I am aware of joblib.dump() which does some magic for these kind of objects, but based on the documentation I am not sure if this is relevant anymore.


Solution

  • What about storing huge structures in parquet format while pickling it, this can be automated easily:

    import io
    from dataclasses import dataclass
    import pickle
    import numpy as np
    import pandas as pd
    
    @dataclass
    class MyWorld:
        
        array: np.ndarray
        series: pd.Series
        frame: pd.DataFrame
    
    @dataclass
    class MyWorldParquet:
        
        array: np.ndarray
        series: pd.Series
        frame: pd.DataFrame
            
        def __getstate__(self):
    
            for key, value in self.__annotations__.items():
                
                if value is np.ndarray:
                    self.__dict__[key] = pd.DataFrame({"_": self.__dict__[key]})
                
                if value is pd.Series:
                    self.__dict__[key] = self.__dict__[key].to_frame()
            
                stream = io.BytesIO()
                self.__dict__[key].to_parquet(stream)
                
                self.__dict__[key] = stream
            
            return self.__dict__
    
        def __setstate__(self, data):
            
            self.__dict__.update(data)
            
            for key, value in self.__annotations__.items():
            
                self.__dict__[key] = pd.read_parquet(self.__dict__[key])
                
                if value is np.ndarray:
                    self.__dict__[key] = self.__dict__[key]["_"].values
                
                if value is pd.Series:
                    self.__dict__[key] = self.__dict__[key][self.__dict__[key].columns[0]]
    

    Off course we will have some trade off between performance and volumetry as reducing the second requires format translation and compression.

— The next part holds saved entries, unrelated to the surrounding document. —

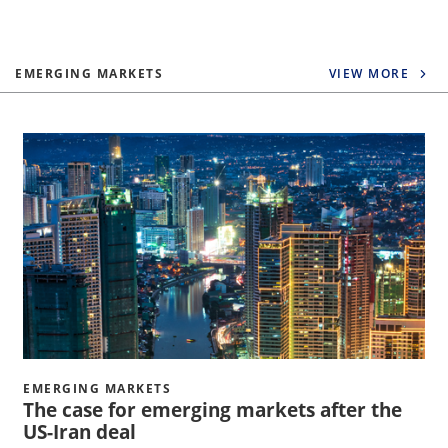
EMERGING MARKETS
VIEW MORE
EMERGING MARKETS
The case for emerging markets after the
US-Iran deal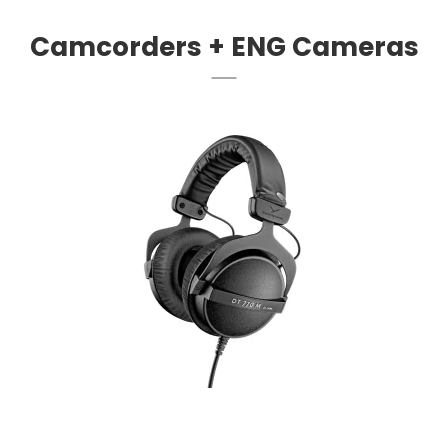
Camcorders + ENG Cameras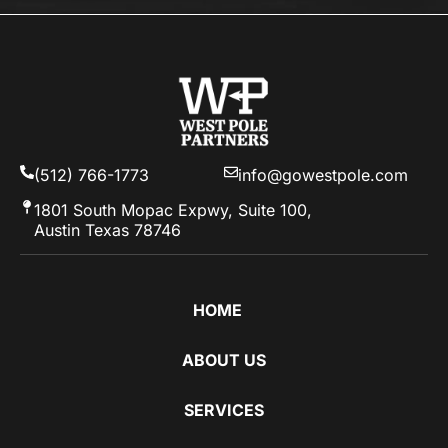
(512) 766-1773
info@gowestpole.com
1801 South Mopac Expwy, Suite 100,
Austin Texas 78746
HOME
ABOUT US
SERVICES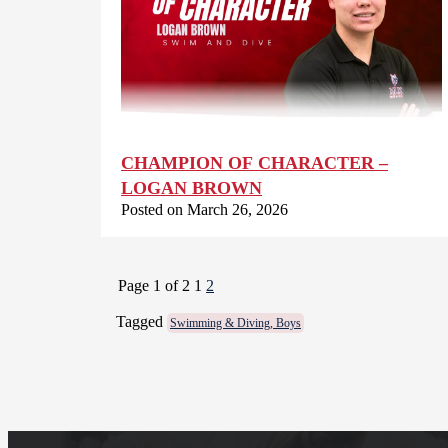
CHAMPION OF CHARACTER –
LOGAN BROWN
Posted on March 26, 2026
Page 1 of 2
1
2
Tagged
Swimming & Diving, Boys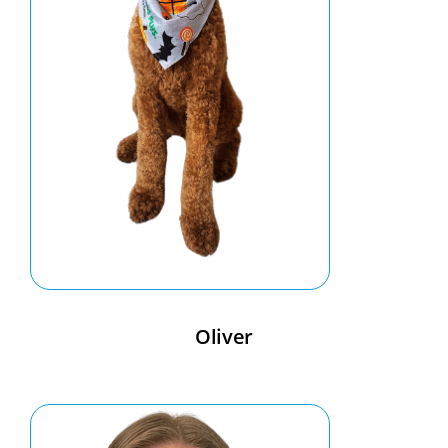
Oliver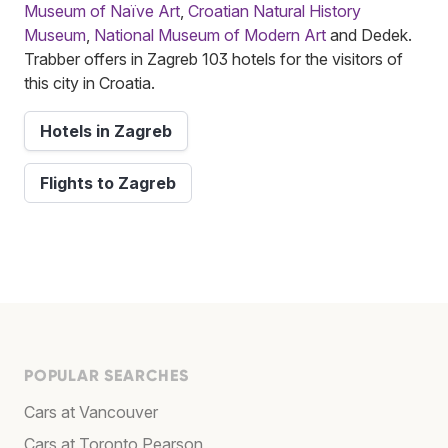
Museum of Naïve Art
,
Croatian Natural History
Museum
,
National Museum of Modern Art
and Dedek.
Trabber offers in Zagreb 103 hotels for the visitors of
this city in Croatia.
Hotels in Zagreb
Flights to Zagreb
POPULAR SEARCHES
Cars at Vancouver
Cars at Toronto Pearson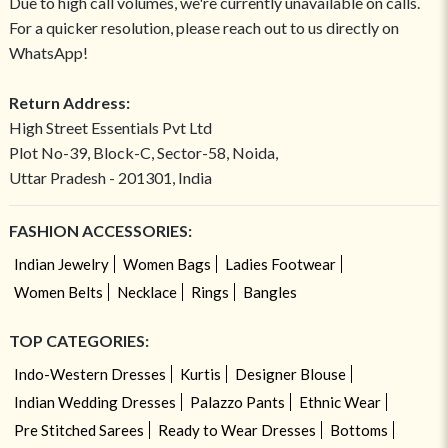
Due to high call volumes, we're currently unavailable on calls.
For a quicker resolution, please reach out to us directly on
WhatsApp!
Return Address:
High Street Essentials Pvt Ltd
Plot No-39, Block-C, Sector-58, Noida,
Uttar Pradesh - 201301, India
FASHION ACCESSORIES:
Indian Jewelry
Women Bags
Ladies Footwear
Women Belts
Necklace
Rings
Bangles
TOP CATEGORIES:
Indo-Western Dresses
Kurtis
Designer Blouse
Indian Wedding Dresses
Palazzo Pants
Ethnic Wear
Pre Stitched Sarees
Ready to Wear Dresses
Bottoms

    Lets create a toy dataset:

    N = 5_000_000
    data = {
        "array": np.random.normal(size=N),
        "series": pd.Series(np.random.uniform(size=N), name="w"),
        "frame": pd.DataFrame({
            "c": np.random.choice(["label-1", "label-2", "label-3"], size=N),
            "x": np.random.uniform(size=N),
            "y": np.random.normal(size=N)
        })
    }
    

    We can compare the parquet conversion trade off (about 300 ms more):

    %timeit -r 10 -n 1 pickle.dumps(MyWorld(**data))
    # 1.57 s ± 162 ms per loop (mean ± std. dev. of 10 runs, 1 loop each)
    
    %timeit -r 10 -n 1 pickle.dumps(MyWorldParquet(**data))
    # 1.9 s ± 71.3 ms per loop (mean ± std. dev. of 10 runs, 1 loop each)
    

    And the volumetry gain (about 40 Mb spared):

    len(pickle.dumps(MyWorld(**data))) / 2 ** 20
    # 200.28876972198486
    
    len(pickle.dumps(MyWorldParquet(**data))) / 2 ** 20
    # 159.13739013671875
    

    Indeed those metrics will strongly depends on the actual dataset to be serialized.